REQUIRED ACTION = Copy every line of the data in which the word "pour" occurs.

(SUPPLIED MATERIAL begins)

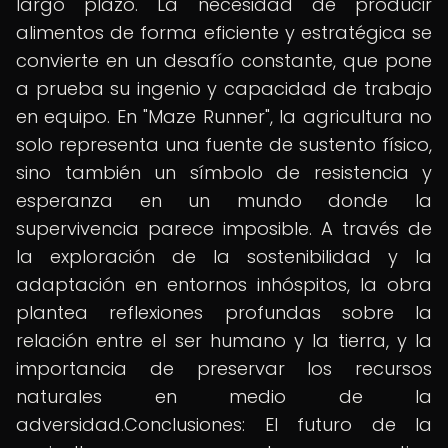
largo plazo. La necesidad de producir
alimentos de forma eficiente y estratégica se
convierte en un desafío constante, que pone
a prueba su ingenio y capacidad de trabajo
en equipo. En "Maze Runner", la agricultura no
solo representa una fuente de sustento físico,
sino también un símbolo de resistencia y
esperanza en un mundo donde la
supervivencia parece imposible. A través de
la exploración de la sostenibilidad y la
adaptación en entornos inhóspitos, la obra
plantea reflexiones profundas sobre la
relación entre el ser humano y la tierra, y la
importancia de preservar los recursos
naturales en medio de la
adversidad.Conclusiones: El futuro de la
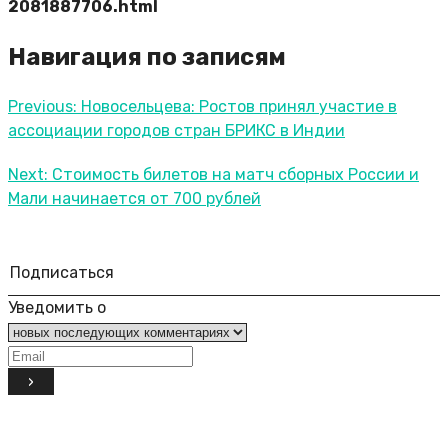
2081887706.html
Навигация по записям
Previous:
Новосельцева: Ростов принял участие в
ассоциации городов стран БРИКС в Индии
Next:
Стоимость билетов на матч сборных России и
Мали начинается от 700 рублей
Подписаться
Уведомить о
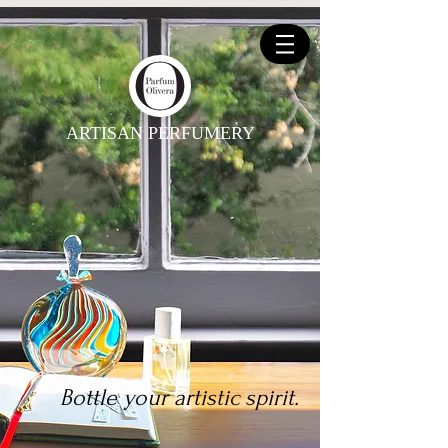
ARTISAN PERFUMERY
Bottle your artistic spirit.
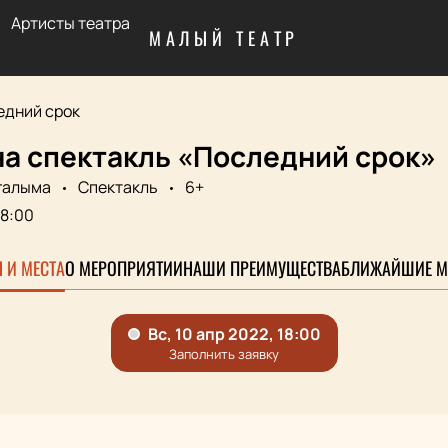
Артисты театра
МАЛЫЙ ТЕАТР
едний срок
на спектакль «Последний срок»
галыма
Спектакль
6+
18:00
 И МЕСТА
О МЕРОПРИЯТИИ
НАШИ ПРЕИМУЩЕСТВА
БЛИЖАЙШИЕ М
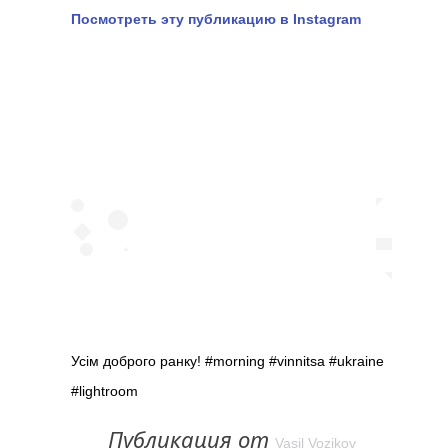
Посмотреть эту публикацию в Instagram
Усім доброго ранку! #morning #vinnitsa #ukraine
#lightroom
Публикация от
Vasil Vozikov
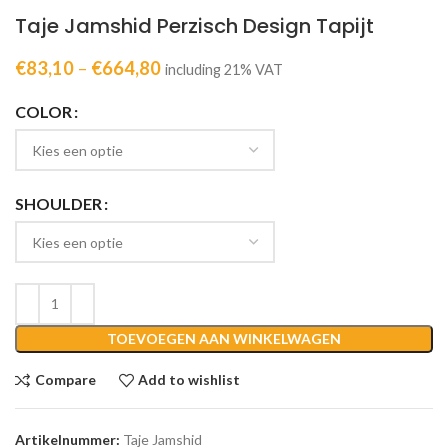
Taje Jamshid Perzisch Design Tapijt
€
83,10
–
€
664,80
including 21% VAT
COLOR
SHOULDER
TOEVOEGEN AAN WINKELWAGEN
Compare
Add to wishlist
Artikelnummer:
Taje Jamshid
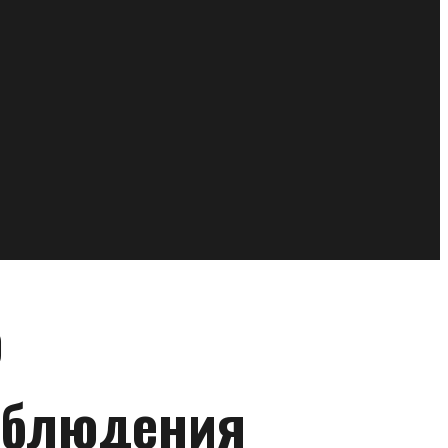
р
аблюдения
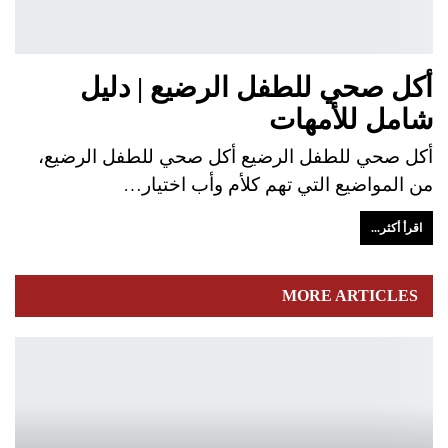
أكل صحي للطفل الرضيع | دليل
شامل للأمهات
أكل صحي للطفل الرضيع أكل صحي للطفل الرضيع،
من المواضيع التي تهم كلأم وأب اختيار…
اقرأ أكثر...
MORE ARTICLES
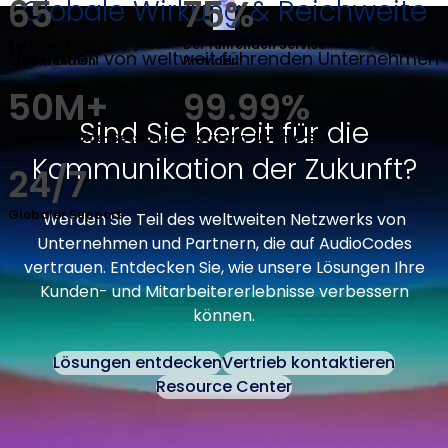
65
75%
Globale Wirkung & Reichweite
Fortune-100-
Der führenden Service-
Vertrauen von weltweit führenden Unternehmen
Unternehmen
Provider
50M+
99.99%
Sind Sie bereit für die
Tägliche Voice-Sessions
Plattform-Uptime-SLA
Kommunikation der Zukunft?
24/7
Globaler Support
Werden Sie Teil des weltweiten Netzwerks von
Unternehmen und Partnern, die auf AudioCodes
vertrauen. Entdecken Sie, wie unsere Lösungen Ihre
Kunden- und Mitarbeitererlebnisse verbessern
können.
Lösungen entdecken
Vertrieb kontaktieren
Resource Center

(SUPPLIED MATERIAL ends)
(SUPPLIED MATERIAL begins)

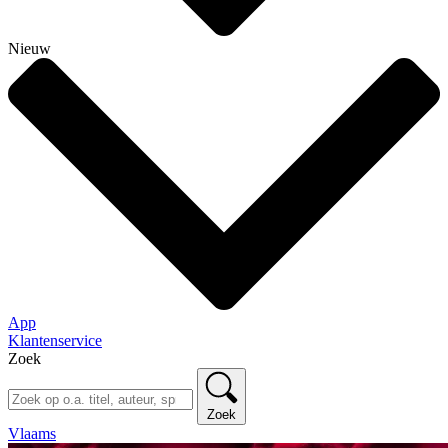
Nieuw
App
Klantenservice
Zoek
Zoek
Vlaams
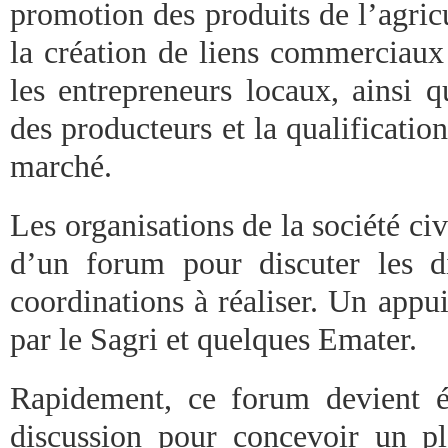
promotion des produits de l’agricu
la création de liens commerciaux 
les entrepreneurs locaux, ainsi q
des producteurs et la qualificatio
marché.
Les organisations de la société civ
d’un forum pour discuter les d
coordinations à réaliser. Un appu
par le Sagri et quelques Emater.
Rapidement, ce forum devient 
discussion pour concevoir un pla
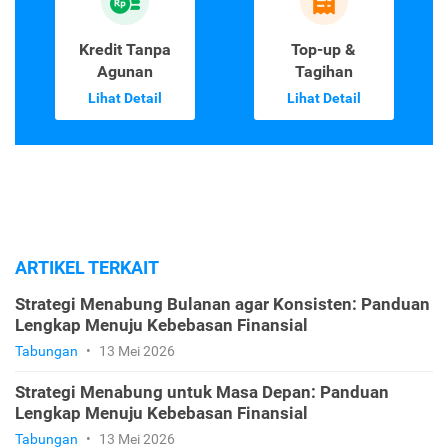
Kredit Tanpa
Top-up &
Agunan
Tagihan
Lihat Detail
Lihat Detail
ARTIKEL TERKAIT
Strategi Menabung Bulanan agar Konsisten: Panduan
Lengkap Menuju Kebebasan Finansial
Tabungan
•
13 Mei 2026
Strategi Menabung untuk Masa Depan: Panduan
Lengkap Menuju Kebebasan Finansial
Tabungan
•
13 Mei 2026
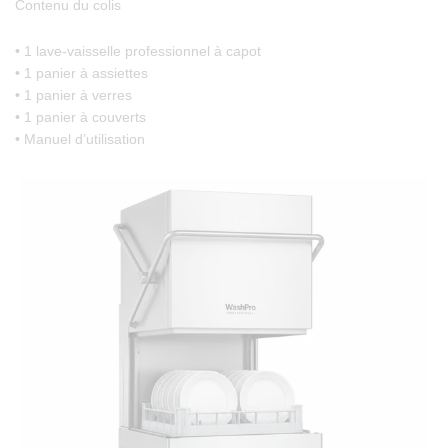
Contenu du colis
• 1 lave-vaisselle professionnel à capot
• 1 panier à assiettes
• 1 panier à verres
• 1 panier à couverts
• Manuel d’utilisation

(SUPPLIED MATERIAL ends)
(SUPPLIED MATERIAL begins)

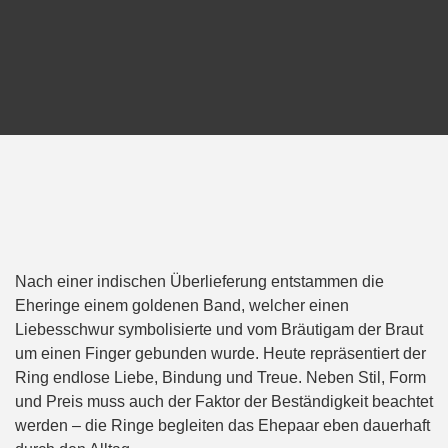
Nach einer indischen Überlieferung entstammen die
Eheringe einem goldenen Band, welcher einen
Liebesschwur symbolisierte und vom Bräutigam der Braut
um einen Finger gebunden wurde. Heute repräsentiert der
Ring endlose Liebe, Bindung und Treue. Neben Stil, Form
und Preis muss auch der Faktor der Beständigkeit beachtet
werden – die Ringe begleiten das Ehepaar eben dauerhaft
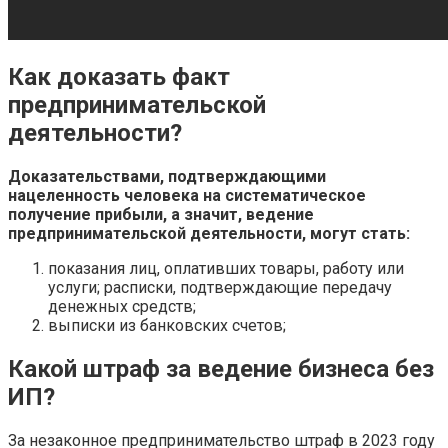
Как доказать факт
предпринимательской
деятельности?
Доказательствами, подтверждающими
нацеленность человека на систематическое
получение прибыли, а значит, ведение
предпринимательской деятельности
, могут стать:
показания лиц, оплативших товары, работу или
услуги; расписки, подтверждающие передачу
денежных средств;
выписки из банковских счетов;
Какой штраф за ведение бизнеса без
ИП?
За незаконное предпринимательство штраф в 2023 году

(SUPPLIED MATERIAL ends)

EXERCISE SOLUTION =
d’un forum pour discuter les d
discussion pour concevoir un pla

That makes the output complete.